Prof. Dr. Caroline Meller-Hannich
Rn 6
Die Einholung von Fremdauskünften ist auch zulässig, wenn eine Vollstreckung in die in dem Vermögensverzeichnis aufgeführten Vermögensgegenstände voraussichtlich nicht zu einer vollständigen Befriedigung des Gläubigers führt. Gefordert ist hier eine Prognoseentscheidung. Zweifel an der Richtigkeit oder Vollständigkeit der abgegebenen Vermögensauskunft sind indes nicht notwendig (BGH NJW 15, 2509; zuletzt LG Aachen DGVZ 15, 113; AG Nürnberg DGVZ 15, 132).
Rn 7
Die Norm zieht ähnliche Voraussetzungen wie § 806a I heran. Allerdings ist dort erforderlich, dass der Gerichtsvollzieher mit einer Pfändung beauftragt ist, während bei § 802l auch vor einem Pfändungsantrag Drittauskünfte eingeholt werden können, da der Gläubiger frei in der Wahl und Kombination der in § 802a aufgeführten Möglichkeiten ist. Freilich muss dem Antrag auf Drittauskünfte derjenige auf Abgabe der Vermögensauskunft vorangehen, und die Vermögensauskunft muss auch abgegeben worden sein, denn tatbestandlich knüpft die Norm daran an. Die Informationen ersparen also dem Gläubiger nicht die Einleitung eines Verfahrens auf Abgabe einer Vermögensauskunft und eidesstattlichen Versicherungen, sondern folgen dieser nach.
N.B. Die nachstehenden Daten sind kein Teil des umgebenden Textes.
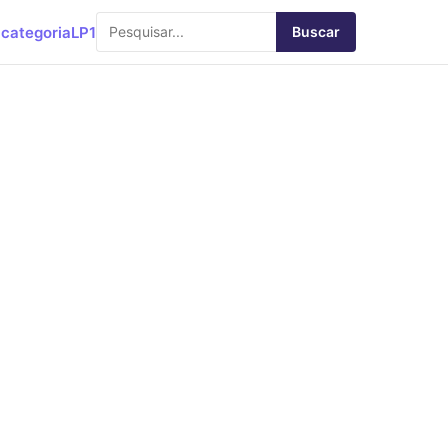
categoria
LP1
Buscar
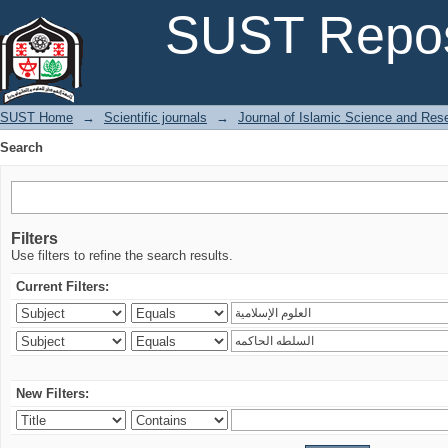
Search
SUST Repos
SUST Home
→
Scientific journals
→
Journal of Islamic Science and Res
Search
Filters
Use filters to refine the search results.
Current Filters:
New Filters:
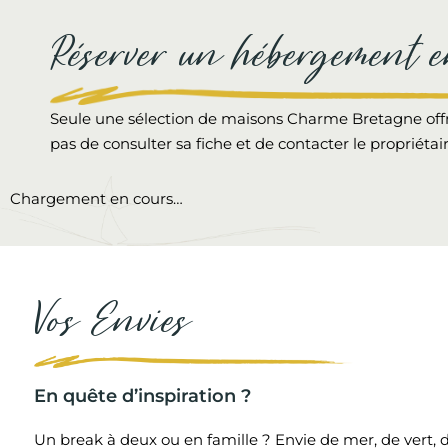
Réserver un hébergement e
Seule une sélection de maisons Charme Bretagne offre 
pas de consulter sa fiche et de contacter le propriéta
Chargement en cours…
Vos Envies
En quête d’inspiration ?
Un break à deux ou en famille ? Envie de mer, de vert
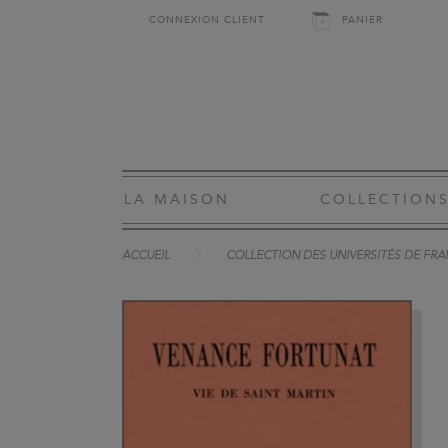
CONNEXION CLIENT
PANIER
LA MAISON
COLLECTION
ACCUEIL
COLLECTION DES UNIVERSITÉS DE FRAN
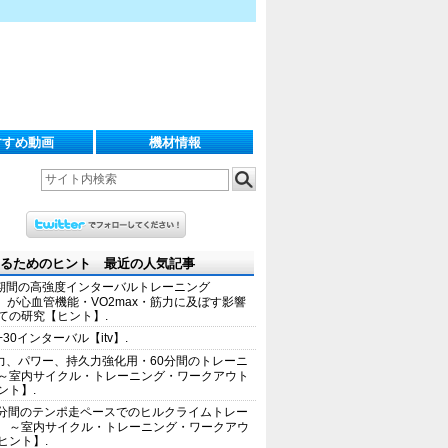
すすめ動画
機材情報
るためのヒント 最近の人気記事
期間の高強度インターバルトレーニング
IT）が心血管機能・VO2max・筋力に及ぼす影響
ての研究【ヒント】.
+30インターバル【itv】.
力、パワー、持久力強化用・60分間のトレーニ
～室内サイクル・トレーニング・ワークアウト
ント】.
0分間のテンポ走ペースでのヒルクライムトレー
 ～室内サイクル・トレーニング・ワークアウ
ヒント】.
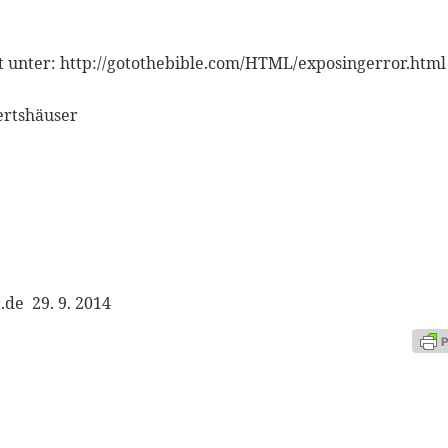
cht unter: http://gotothebible.com/HTML/exposingerror.html
ertshäuser
.de 29. 9. 2014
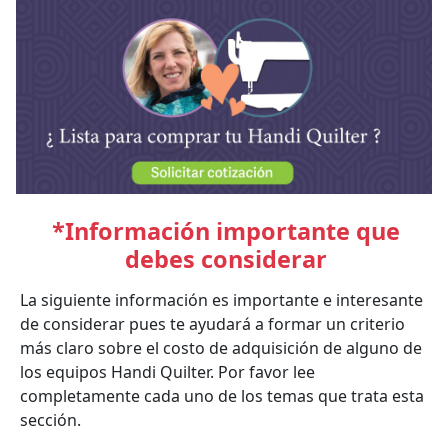
*Información importante que
debes considerar
La siguiente información es importante e interesante
de considerar pues te ayudará a formar un criterio
más claro sobre el costo de adquisición de alguno de
los equipos Handi Quilter. Por favor lee
completamente cada uno de los temas que trata esta
sección.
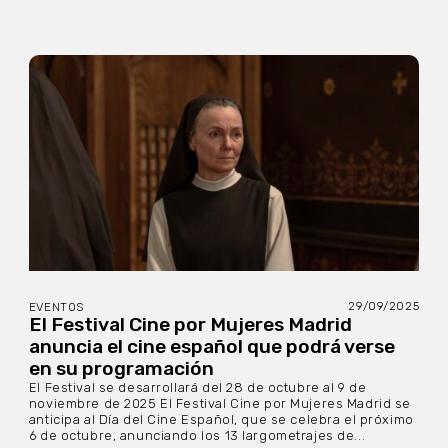
29/09/2025
EVENTOS
El Festival Cine por Mujeres Madrid
anuncia el cine español que podrá verse
en su programación
El Festival se desarrollará del 28 de octubre al 9 de
noviembre de 2025 El Festival Cine por Mujeres Madrid se
anticipa al Día del Cine Español, que se celebra el próximo
6 de octubre, anunciando los 13 largometrajes de...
Der Gläubiger hat insofern nach Abgabe der Vermögensauskunft die Wahl, sofort zu pfänden oder zunächst Drittauskünfte einzuholen. Führt das, was sich aus der Vermögensauskunft ergibt, voraussichtlich nicht zur vollständigen Gläubigerbefriedigung, ermöglicht die Norm, die Vermögenssituation des Schuldners anhand anderer (objektiver) Informationsquellen zu überprüfen, um (weitere) geeignete Vollstreckungsobjekte aufzufinden (BTDrs 16/10069, 32). Die Norm greift insofern in dieser Alternative auch die Gefahr auf, dass der Schuldner Vermögenswerte verheimlicht (vgl Seip DGVZ 06, 1, 4) und sich das Vermögensverzeichnis deshalb als unergiebig erweist. Von einer nicht vollständigen Gläubigerbefriedigung ist auszugehen, wenn die abgegebene Vermögensauskunft pfändbare Gegenstände nicht in dem Umfang ergibt, dass ein Verwertungsüberschuss, der zur Befriedigung des Gläubigers führt, zu erwarten ist (AG Kaiserslautern JurBüro 16, 441). Der Gläubiger muss dafür konkret dartun, warum sich aus den Angaben des Vermögensverzeichnisses für ihn keine Befriedigung erwarten lässt (LG Krefeld JurBüro 17, 545). Das hängt entscheidend auch von der Höhe und Art der individuell zu vollstreckenden Forderung ab, weshalb eine einfache Bezugnahme auf die Eintragungen im Vollstreckungsportal nicht ausreichen (AG Schwerin DGVZ 17, 92).
Rn 8
Da die Norm tatbestandlich (nur) eine abgegebene Vermögensauskunft voraussetzt, muss keine Identität zwischen dem Gläubiger, der die Vermögensauskunft und demjenigen, der die Einholung von Drittauskünften beantragt hat, bestehen. Ein isolierter Antrag eines Folgegläubigers nach § 802l I S 1, Alt 2 ist aber nicht schon deswegen zulässig, weil der Schuldner wegen nicht zu erwartender vollständiger Befriedigung eines anderen Gläubigers in das Schuldnerverzeichnis eingetragen wurde (Walker DGVZ 20, 61, 64; AG Kaiserslautern v 19.2.16 – 4 M 122/16; AG Euskirchen v 22.1.15 – 11 M 156/15; LG Stuttgart v 22.2.19 – 10 T 61/19 Rz 9). Der isolierte Antrag auf Drittauskunft ist aber dann zulässig, wenn der Folgegläubiger Kenntnis vom Inhalt des bereits abgegebenen Vermögensverzeichnisses hat und daher darlegen kann, dass auch seine vollständige Befriedigung nicht zu erwarten ist (Walker DGVZ 20, 61, 64; AG Kaiserslautern v 19.2.16 – 4 M 122/16; LG Oldenburg v 14.7.14 – 6 T 489/14; AG Schwerin v 2.3.17 – 50 M 602/17). Dieses Vorgehen kommt insb in Betracht, wenn eine dem Gläubiger erteilte Abschrift (§ 802d I 2) aus einem Vermögensverzeichnis keine hinreichenden Vermögenswerte ergibt. In diesem Fall hat der Gläubiger wegen der Sperrwirkung des § 802d keine eigene Möglichkeit, eine aktuelle Vermögensauskunft einzuholen. Dennoch müssen ihm die Drittdaten zur Verfügung stehen. Der Gläubiger kann dann die Drittauskünfte auch zur Aktualisierung der Vermögensauskunft nutzen (Mroß DGVZ 12, 177).